Then suddenly, I moved to the edge. I realized that I need to work with the structures, I needed to work with the mega trends, with United Nations. I need to do, but also not losing the sight of the mosaic of emerging regenerative communities, entrepreneurship, businesses and lots of things growing from there. So I think what is emerging, to address this provocative question and to say, what is the protocol for edge workers? And I have some thoughts, but I would be interested to hear from you. What do you think about this proposition?

Vicki Robin

Honestly, you’re singing my song. I actually wrote a book about freedom and limits 20 years ago, that never got published. (My cat is screaming at me right now, she may join us.) But trying to work with this, that the ideology of freedom that is dominant in Western societies, sort of the sine qua non, actually denies the power of limits. So I was trying to talk about the power of limits, and I came across this idea of ecotone. Basically, I said I wanted Americans to fall in love with limits the way we’d fallen in love with freedom. How can we make limits sexy? Borders, boundaries; how can we make those things not just something to break through or break away from, but something to engage with? I’ve been on this thought for quite some time, and was so excited to find that term. I’ve also been a bit of an edge-walker, not super-courageous, but I’m always curious. I’m always going to the edge, looking over, seeing what’s out there.

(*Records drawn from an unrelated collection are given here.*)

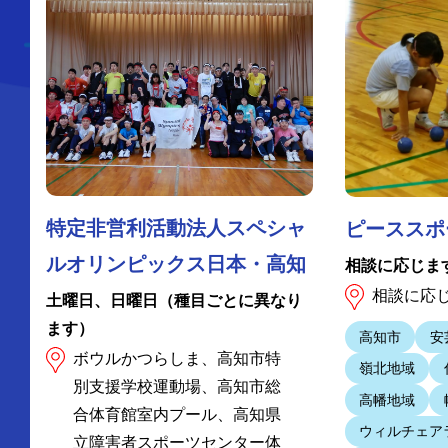
特定非営利活動法人スペシャ
ピーススポ
ルオリンピックス日本・高知
相談に応じま
相談に応
土曜日、日曜日（種目ごとに異なり
ます）
高知市
安
ボウルかつらしま、高知市特
嶺北地域
別支援学校運動場、高知市総
高幡地域
合体育館室内プール、高知県
ウィルチェア
立障害者スポーツセンター体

So I agree. And yet, I think there are few who can tolerate the ambiguity of edges; who can tolerate the necessity to let go of your conviction that your way of doing things is the right way of doing things. Because a lot of the edges that we’re bumping into now, when you see this in the world… I mean, we have rising right-wing militias in the United States, and I’m sure this has happened in other countries, and that’s quite an edge. These are people who come up to the edge and just decide: I’m going to win. The deal is I have to squash what’s on the other side. So I think what you’re saying is that there are a set of requirements for becoming comfortable on edges. I think it would be brilliant – we could start it right now – to start the School of Edge-walking in cultural and social transformation. Sounds so highfalutin, that people would probably sign up tomorrow. I think in these interviews that I’ve been doing, these conversations, I’m picking up a lot from the people who are willing to speak with me. I’m really going eclectic because I need to see every edge. One thing is that we have to question our assumptions.

That’s part of edge walking, is you have to be willing to question the things, like you were saying: Oh, I was first certain that we analyse what’s wrong. Now I’m certain we promote what’s right. Now I’m like, you have to be willing to be in a sort of grounded confusion. I think also about, I call it, framework literacy. You have to love the frameworks that you bring to things but understand that’s only one way to sort out the onslaught of reality as it comes at you. You know what I mean? My framework is just one framework. And if you can even entertain one more framework for understanding what’s going on, that’s what’s required.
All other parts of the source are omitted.